Assignment: In your copy, leave out all pictures and reproduce every entry exactly.

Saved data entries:

===

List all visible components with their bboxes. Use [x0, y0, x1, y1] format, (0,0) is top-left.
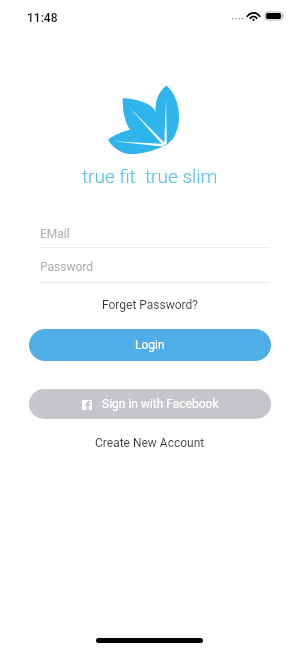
staticText: Forget Password? — [102, 298, 198, 312]
button[interactable]: Create New Account — [95, 436, 205, 450]
staticText: Password — [40, 260, 94, 274]
button[interactable]: EMail — [40, 226, 270, 241]
button[interactable]: Password — [40, 259, 270, 274]
staticText: Sign in with Facebook — [102, 397, 219, 411]
button[interactable]: Sign in with Facebook — [29, 389, 271, 419]
other: Battery — [265, 12, 283, 20]
staticText: 11:48 — [27, 11, 58, 25]
staticText: Create New Account — [95, 436, 205, 450]
staticText: true fit true slim — [82, 165, 218, 187]
button[interactable]: Forget Password? — [102, 298, 198, 312]
staticText: EMail — [40, 227, 70, 241]
other: Wi-Fi — [248, 12, 259, 21]
staticText: Login — [135, 338, 165, 352]
button[interactable]: Login — [29, 329, 271, 361]
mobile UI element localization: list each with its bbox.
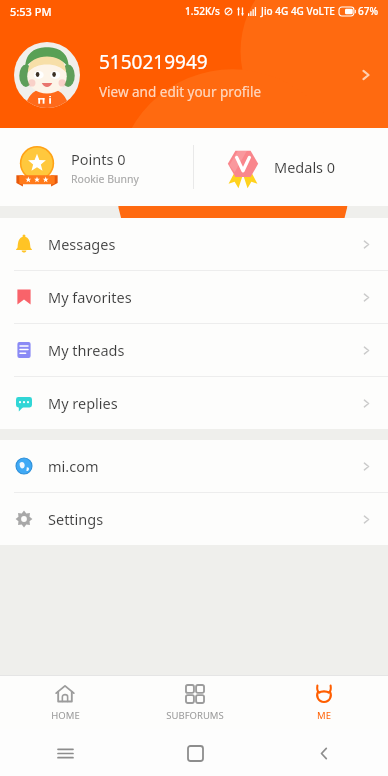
staticText: SUBFORUMS [166,709,224,722]
button[interactable]: Points 0 [0,128,193,206]
staticText: ME [317,709,331,722]
staticText: 67% [358,4,378,18]
button[interactable]: ME [259,676,388,729]
button[interactable]: Settings [0,493,388,545]
button[interactable]: HOME [0,676,130,729]
button[interactable]: 5150219949 [0,22,388,128]
staticText: My replies [48,393,118,413]
staticText: Jio 4G 4G VoLTE [261,4,335,18]
staticText: Medals 0 [274,157,336,177]
other: Open profile [356,65,376,85]
staticText: Settings [48,509,104,529]
staticText: Rookie Bunny [71,172,139,186]
staticText: 5:53 PM [10,4,52,19]
staticText: My threads [48,340,125,360]
button[interactable]: My threads [0,324,388,376]
button[interactable]: Recents [48,736,82,770]
staticText: mi.com [48,456,99,476]
button[interactable]: mi.com [0,440,388,492]
staticText: 1.52K/s [185,4,220,18]
staticText: 5150219949 [99,49,208,75]
button[interactable]: My favorites [0,271,388,323]
button[interactable]: Medals 0 [194,128,388,206]
staticText: My favorites [48,287,132,307]
staticText: View and edit your profile [99,83,262,101]
button[interactable]: Back [307,736,341,770]
button[interactable]: My replies [0,377,388,429]
button[interactable]: Home [178,736,212,770]
staticText: HOME [51,709,80,722]
button[interactable]: SUBFORUMS [130,676,259,729]
button[interactable]: Messages [0,218,388,270]
staticText: Messages [48,234,116,254]
staticText: Points 0 [71,149,126,169]
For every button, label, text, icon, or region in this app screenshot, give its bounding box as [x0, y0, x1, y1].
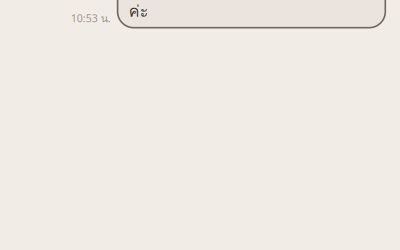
- staticText: 10:53 น.: [71, 10, 111, 27]
- staticText: ค่ะ: [129, 0, 149, 24]
- button[interactable]: ค่ะ: [117, 0, 386, 28]
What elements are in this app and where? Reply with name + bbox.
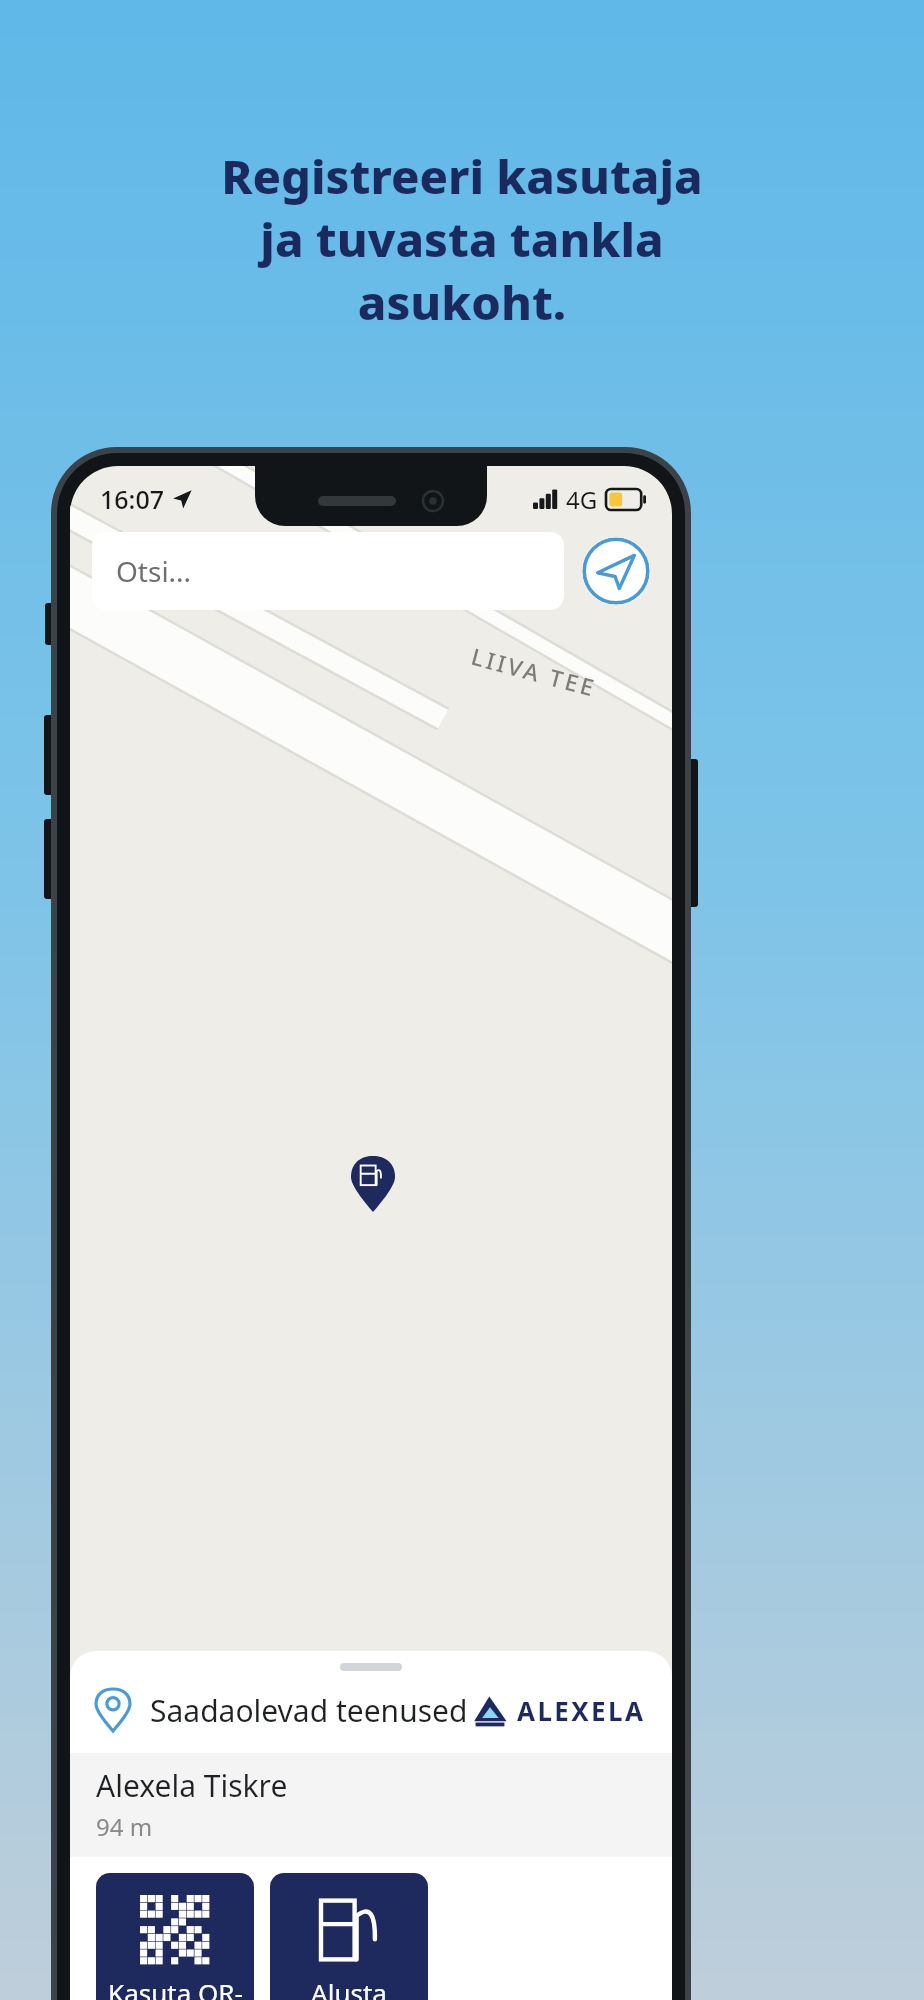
staticText: 94 m [96, 1810, 153, 1843]
staticText: Kasuta QR- [108, 1975, 243, 2000]
button[interactable]: Alexela Tiskre [70, 1753, 672, 1857]
staticText: Otsi... [116, 552, 192, 590]
staticText: 4G [566, 483, 598, 516]
staticText: ALEXELA [517, 1693, 646, 1728]
staticText: Registreeri kasutaja ja tuvasta tankla a… [221, 144, 703, 334]
button[interactable]: Otsi... [92, 532, 564, 610]
button[interactable]: Kasuta QR- [96, 1873, 254, 2000]
staticText: 16:07 [100, 482, 165, 516]
staticText: Alusta [311, 1975, 387, 2000]
button[interactable]: Saadaolevad teenused [70, 1671, 672, 1753]
button[interactable]: Alusta [270, 1873, 428, 2000]
staticText: Saadaolevad teenused [150, 1690, 468, 1731]
button[interactable]: Fuel station [351, 1156, 395, 1212]
button[interactable]: Locate me [582, 537, 650, 605]
staticText: Alexela Tiskre [96, 1765, 288, 1806]
staticText: LIIVA TEE [468, 640, 601, 703]
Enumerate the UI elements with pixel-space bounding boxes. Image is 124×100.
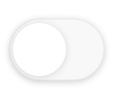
button[interactable]: Toggle xyxy=(10,19,104,80)
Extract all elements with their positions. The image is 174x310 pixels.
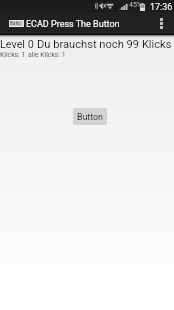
- staticText: Klicks: 1: [0, 51, 26, 59]
- staticText: Button: [10, 21, 23, 26]
- staticText: Button: [77, 112, 103, 122]
- staticText: 45%: [129, 1, 142, 9]
- button[interactable]: Button: [73, 108, 107, 125]
- staticText: ECAD Press The Button: [26, 19, 120, 30]
- staticText: 17:36: [150, 2, 173, 13]
- staticText: alle Klicks: 1: [28, 51, 66, 59]
- staticText: Level 0: [0, 38, 34, 51]
- button[interactable]: More options: [153, 12, 169, 34]
- staticText: Du brauchst noch 99 Klicks: [37, 38, 172, 51]
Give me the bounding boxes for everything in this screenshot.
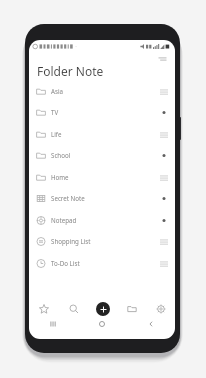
- button[interactable]: Folders: [117, 298, 146, 320]
- staticText: TV: [51, 108, 59, 116]
- button[interactable]: Back: [144, 317, 158, 331]
- button[interactable]: Sort: [156, 54, 169, 64]
- button[interactable]: Favorites: [29, 298, 59, 320]
- button[interactable]: To-Do List: [29, 252, 175, 274]
- staticText: To-Do List: [51, 259, 80, 267]
- button[interactable]: Life: [29, 123, 175, 145]
- button[interactable]: School: [29, 144, 175, 166]
- button[interactable]: Search: [59, 298, 88, 320]
- button[interactable]: Add note: [96, 302, 110, 316]
- staticText: Life: [51, 130, 62, 138]
- staticText: Notepad: [51, 216, 77, 224]
- button[interactable]: Asia: [29, 80, 175, 102]
- button[interactable]: Shopping List: [29, 230, 175, 252]
- staticText: Secret Note: [51, 194, 85, 202]
- button[interactable]: Notepad: [29, 209, 175, 231]
- button[interactable]: Home: [29, 166, 175, 188]
- staticText: Asia: [51, 87, 63, 95]
- staticText: Home: [51, 173, 69, 181]
- button[interactable]: Secret Note: [29, 187, 175, 209]
- button[interactable]: Home: [95, 317, 109, 331]
- button[interactable]: TV: [29, 101, 175, 123]
- staticText: School: [51, 151, 71, 159]
- button[interactable]: Recents: [46, 317, 60, 331]
- staticText: Shopping List: [51, 237, 91, 245]
- button[interactable]: Settings: [146, 298, 175, 320]
- staticText: Folder Note: [37, 63, 104, 79]
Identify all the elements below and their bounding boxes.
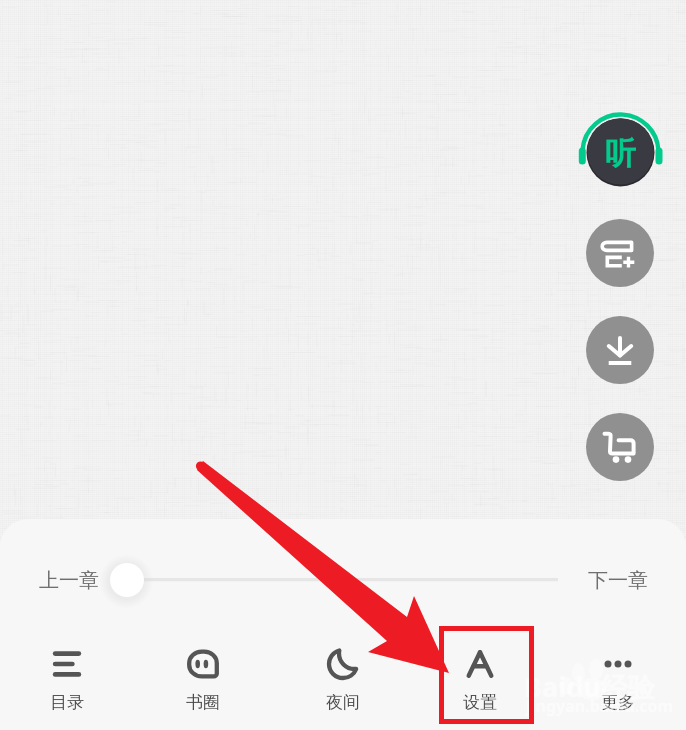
staticText: jingyan.baidu.com bbox=[526, 695, 674, 717]
button[interactable]: 更多 bbox=[549, 626, 686, 730]
staticText: 目录 bbox=[50, 692, 84, 713]
staticText: 更多 bbox=[601, 692, 635, 713]
button[interactable]: Listen to book bbox=[574, 104, 668, 190]
button[interactable]: 书圈 bbox=[138, 626, 275, 730]
staticText: 上一章 bbox=[39, 568, 99, 593]
staticText: 设置 bbox=[463, 692, 497, 713]
button[interactable]: 夜间 bbox=[275, 626, 412, 730]
staticText: Baidu经验 bbox=[524, 668, 655, 705]
staticText: 下一章 bbox=[588, 568, 648, 593]
staticText: 夜间 bbox=[326, 692, 360, 713]
button[interactable]: 目录 bbox=[0, 626, 138, 730]
button[interactable]: Shopping cart bbox=[586, 413, 654, 481]
button[interactable]: 下一章 bbox=[588, 568, 648, 593]
button[interactable]: Download bbox=[586, 316, 654, 384]
button[interactable]: Add to bookshelf bbox=[586, 219, 654, 287]
button[interactable]: Reading progress bbox=[110, 563, 144, 597]
button[interactable]: 上一章 bbox=[39, 568, 99, 593]
staticText: 书圈 bbox=[186, 692, 220, 713]
button[interactable]: 设置 bbox=[412, 626, 549, 730]
staticText: 听 bbox=[605, 134, 636, 173]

===

Finished exercise:
List all visible components with their bboxes. Use [x0, y0, x1, y1] format, (0,0) is top-left.
staticText: Forget Password? — [102, 298, 198, 312]
button[interactable]: Create New Account — [95, 436, 205, 450]
staticText: Password — [40, 260, 94, 274]
button[interactable]: EMail — [40, 226, 270, 241]
button[interactable]: Password — [40, 259, 270, 274]
staticText: Sign in with Facebook — [102, 397, 219, 411]
button[interactable]: Sign in with Facebook — [29, 389, 271, 419]
other: Battery — [265, 12, 283, 20]
staticText: 11:48 — [27, 11, 58, 25]
staticText: Create New Account — [95, 436, 205, 450]
staticText: true fit true slim — [82, 165, 218, 187]
button[interactable]: Forget Password? — [102, 298, 198, 312]
staticText: EMail — [40, 227, 70, 241]
other: Wi-Fi — [248, 12, 259, 21]
staticText: Login — [135, 338, 165, 352]
button[interactable]: Login — [29, 329, 271, 361]
mobile UI element localization: list each with its bbox.
staticText: SUBFORUMS [166,709,224,722]
button[interactable]: Points 0 [0,128,193,206]
staticText: ME [317,709,331,722]
staticText: 67% [358,4,378,18]
button[interactable]: ME [259,676,388,729]
button[interactable]: Settings [0,493,388,545]
button[interactable]: HOME [0,676,130,729]
button[interactable]: 5150219949 [0,22,388,128]
staticText: My replies [48,393,118,413]
staticText: Jio 4G 4G VoLTE [261,4,335,18]
staticText: Medals 0 [274,157,336,177]
other: Open profile [356,65,376,85]
staticText: Settings [48,509,104,529]
staticText: Rookie Bunny [71,172,139,186]
staticText: 5:53 PM [10,4,52,19]
staticText: My threads [48,340,125,360]
button[interactable]: My threads [0,324,388,376]
button[interactable]: Recents [48,736,82,770]
staticText: mi.com [48,456,99,476]
button[interactable]: mi.com [0,440,388,492]
staticText: 1.52K/s [185,4,220,18]
staticText: 5150219949 [99,49,208,75]
button[interactable]: My favorites [0,271,388,323]
button[interactable]: Medals 0 [194,128,388,206]
staticText: My favorites [48,287,132,307]
staticText: View and edit your profile [99,83,262,101]
button[interactable]: Back [307,736,341,770]
button[interactable]: My replies [0,377,388,429]
button[interactable]: Home [178,736,212,770]
staticText: HOME [51,709,80,722]
button[interactable]: SUBFORUMS [130,676,259,729]
button[interactable]: Messages [0,218,388,270]
staticText: Messages [48,234,116,254]
staticText: Points 0 [71,149,126,169]
For every button, label, text, icon, or region in this app screenshot, give its bounding box as [x0, y0, x1, y1].
- staticText: 10:53 น.: [71, 10, 111, 27]
- staticText: ค่ะ: [129, 0, 149, 24]
- button[interactable]: ค่ะ: [117, 0, 386, 28]
What elements are in this app and where? Reply with name + bbox.
staticText: 94 m [96, 1810, 153, 1843]
staticText: Kasuta QR- [108, 1975, 243, 2000]
button[interactable]: Alexela Tiskre [70, 1753, 672, 1857]
staticText: Otsi... [116, 552, 192, 590]
staticText: 4G [566, 483, 598, 516]
staticText: ALEXELA [517, 1693, 646, 1728]
staticText: Registreeri kasutaja ja tuvasta tankla a… [221, 144, 703, 334]
button[interactable]: Otsi... [92, 532, 564, 610]
button[interactable]: Kasuta QR- [96, 1873, 254, 2000]
staticText: 16:07 [100, 482, 165, 516]
staticText: Alusta [311, 1975, 387, 2000]
button[interactable]: Saadaolevad teenused [70, 1671, 672, 1753]
button[interactable]: Alusta [270, 1873, 428, 2000]
staticText: Saadaolevad teenused [150, 1690, 468, 1731]
button[interactable]: Fuel station [351, 1156, 395, 1212]
button[interactable]: Locate me [582, 537, 650, 605]
staticText: Alexela Tiskre [96, 1765, 288, 1806]
staticText: LIIVA TEE [468, 640, 601, 703]
Enumerate the UI elements with pixel-space bounding boxes. Image is 124×100.
button[interactable]: Toggle xyxy=(10,19,104,80)
Extract all elements with their positions. The image is 174x310 pixels.
- staticText: Klicks: 1: [0, 51, 26, 59]
- staticText: Button: [10, 21, 23, 26]
- staticText: Button: [77, 112, 103, 122]
- staticText: 45%: [129, 1, 142, 9]
- button[interactable]: Button: [73, 108, 107, 125]
- staticText: ECAD Press The Button: [26, 19, 120, 30]
- staticText: 17:36: [150, 2, 173, 13]
- staticText: alle Klicks: 1: [28, 51, 66, 59]
- staticText: Level 0: [0, 38, 34, 51]
- button[interactable]: More options: [153, 12, 169, 34]
- staticText: Du brauchst noch 99 Klicks: [37, 38, 172, 51]
Give me the bounding boxes for everything in this screenshot.
- button[interactable]: Folders: [117, 298, 146, 320]
- staticText: TV: [51, 108, 59, 116]
- button[interactable]: Back: [144, 317, 158, 331]
- button[interactable]: Sort: [156, 54, 169, 64]
- button[interactable]: Favorites: [29, 298, 59, 320]
- button[interactable]: To-Do List: [29, 252, 175, 274]
- staticText: To-Do List: [51, 259, 80, 267]
- button[interactable]: Life: [29, 123, 175, 145]
- button[interactable]: School: [29, 144, 175, 166]
- button[interactable]: Search: [59, 298, 88, 320]
- button[interactable]: Add note: [96, 302, 110, 316]
- staticText: Life: [51, 130, 62, 138]
- staticText: Notepad: [51, 216, 77, 224]
- button[interactable]: Asia: [29, 80, 175, 102]
- button[interactable]: Shopping List: [29, 230, 175, 252]
- staticText: Secret Note: [51, 194, 85, 202]
- button[interactable]: Notepad: [29, 209, 175, 231]
- button[interactable]: Home: [29, 166, 175, 188]
- staticText: Asia: [51, 87, 63, 95]
- staticText: Home: [51, 173, 69, 181]
- button[interactable]: Secret Note: [29, 187, 175, 209]
- button[interactable]: Home: [95, 317, 109, 331]
- button[interactable]: TV: [29, 101, 175, 123]
- staticText: School: [51, 151, 71, 159]
- button[interactable]: Recents: [46, 317, 60, 331]
- staticText: Shopping List: [51, 237, 91, 245]
- button[interactable]: Settings: [146, 298, 175, 320]
- staticText: Folder Note: [37, 63, 104, 79]
Identify all the elements below and their bounding boxes.
staticText: jingyan.baidu.com bbox=[526, 695, 674, 717]
button[interactable]: 更多 bbox=[549, 626, 686, 730]
staticText: 目录 bbox=[50, 692, 84, 713]
staticText: 更多 bbox=[601, 692, 635, 713]
button[interactable]: Listen to book bbox=[574, 104, 668, 190]
button[interactable]: 书圈 bbox=[138, 626, 275, 730]
staticText: 上一章 bbox=[39, 568, 99, 593]
staticText: 设置 bbox=[463, 692, 497, 713]
button[interactable]: 夜间 bbox=[275, 626, 412, 730]
staticText: Baidu经验 bbox=[524, 668, 655, 705]
staticText: 下一章 bbox=[588, 568, 648, 593]
staticText: 夜间 bbox=[326, 692, 360, 713]
button[interactable]: 目录 bbox=[0, 626, 138, 730]
button[interactable]: Shopping cart bbox=[586, 413, 654, 481]
button[interactable]: 下一章 bbox=[588, 568, 648, 593]
button[interactable]: Download bbox=[586, 316, 654, 384]
button[interactable]: Add to bookshelf bbox=[586, 219, 654, 287]
button[interactable]: Reading progress bbox=[110, 563, 144, 597]
button[interactable]: 上一章 bbox=[39, 568, 99, 593]
staticText: 书圈 bbox=[186, 692, 220, 713]
button[interactable]: 设置 bbox=[412, 626, 549, 730]
staticText: 听 bbox=[605, 134, 636, 173]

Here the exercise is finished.